Barely a day goes by without a company hinting, darkly, that it will build a factory overseas unless taxpayers offer billions of dollars of financial support to keep it close to home.

Long overdue U.S. efforts to tackle climate change and re-shore battery and semiconductor manufacturing are amplifying a corporate subsidy race on both sides of the Atlantic, with businesses unsubtly playing governments off against each to extract more cash. It makes sense, I suppose, but it’s all rather infuriating.

Rather than try to match the $369 billion U.S. Inflation Reduction Act’s clean-tech manufacturing subsidies, Europe should take a more measured approach, speed up permitting and recognize the potential upsides of U.S. largesse.

An e-Golf electric car with the VW logo on a rim is pictured in the German car manufacturer Volkswagen Transparent Factory (Glaeserne Manufaktur) in Dresden, eastern Germany, April 28, 2017. Volkswagen announced Monday, March 13, it plans to build a major plant for electric vehicle batteries in Canada. The start of production is planned for 2027. AP Photo/Jens Meyer, File

A U.S. manufacturing renaissance doesn’t automatically spell a European decline, yet the corporate welfare shakedown seems to be working.

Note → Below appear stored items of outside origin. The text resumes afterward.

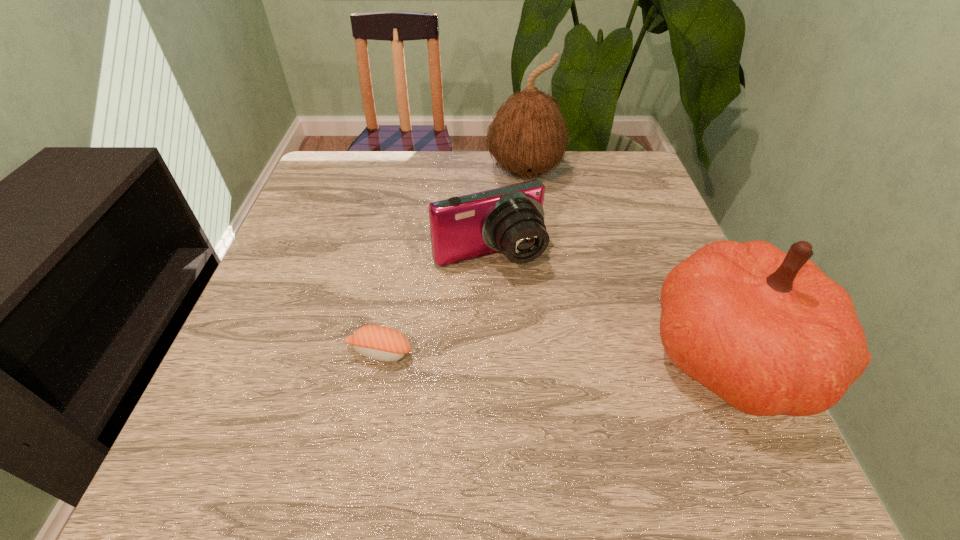 This screenshot has width=960, height=540. What are the coordinates of `free space on the desktop that is between the shortest object and the pumpkin and is positioned on the surface of the farthest object` in the screenshot? It's located at (582, 353).

Identify the location of free spot on the desktop that is between the shortest object and the third shortest object and is positioned on the front-facing side of the camera. (542, 353). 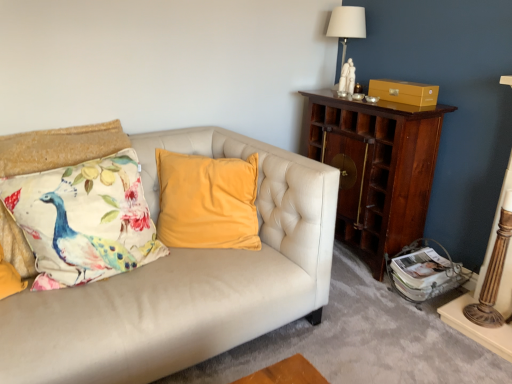 Question: Does printed fabric cushion with peacock design at left have a greater height compared to white ceramic table lamp at upper right?

Choices:
 (A) yes
 (B) no

Answer: (B)

Question: Is printed fabric cushion with peacock design at left bigger than white ceramic table lamp at upper right?

Choices:
 (A) no
 (B) yes

Answer: (B)

Question: Considering the relative sizes of printed fabric cushion with peacock design at left and white ceramic table lamp at upper right in the image provided, is printed fabric cushion with peacock design at left smaller than white ceramic table lamp at upper right?

Choices:
 (A) yes
 (B) no

Answer: (B)

Question: Considering the relative sizes of printed fabric cushion with peacock design at left and white ceramic table lamp at upper right in the image provided, is printed fabric cushion with peacock design at left thinner than white ceramic table lamp at upper right?

Choices:
 (A) no
 (B) yes

Answer: (A)

Question: Can you see printed fabric cushion with peacock design at left touching white ceramic table lamp at upper right?

Choices:
 (A) no
 (B) yes

Answer: (A)

Question: In terms of width, does printed fabric cushion with peacock design at left look wider or thinner when compared to matte gold drawer at upper right?

Choices:
 (A) thin
 (B) wide

Answer: (B)

Question: Would you say printed fabric cushion with peacock design at left is to the left or to the right of matte gold drawer at upper right in the picture?

Choices:
 (A) left
 (B) right

Answer: (A)

Question: Based on their sizes in the image, would you say printed fabric cushion with peacock design at left is bigger or smaller than matte gold drawer at upper right?

Choices:
 (A) big
 (B) small

Answer: (A)

Question: From a real-world perspective, is printed fabric cushion with peacock design at left physically located above or below matte gold drawer at upper right?

Choices:
 (A) below
 (B) above

Answer: (A)

Question: From a real-world perspective, is wooden cabinet at right above or below printed fabric cushion with peacock design at left?

Choices:
 (A) below
 (B) above

Answer: (A)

After estimating that building a U.S. battery factory could earn it around 9.5 billion euros ($10.2 billion) in government handouts, Volkswagen has reportedly put plans for as similar project in eastern Europe on hold pending details of Europe’s response to the IRA.

Meanwhile, Swedish battery maker Northvolt and truck maker Volvo have made similar veiled threats, while Jaguar Land Rover wants the U.K. to cough up £ 500 million ($602.8 million) in aid for a new battery factory or it will go to Spain instead. And not to be outdone, Intel Corp. is pressing Germany to increase the 6.8 billion euros of government aid agreed last year for a new manufacturing complex by around two-thirds, blaming higher-than-anticipated construction costs.

So it’s no surprise the European Commission last week announced a relaxation of the bloc’s state-aid rules to allow member states to match U.S. clean-tech subsidies in certain circumstances. It’s due to announce details of the Net Zero Industry Act, its response to the IRA, later this week.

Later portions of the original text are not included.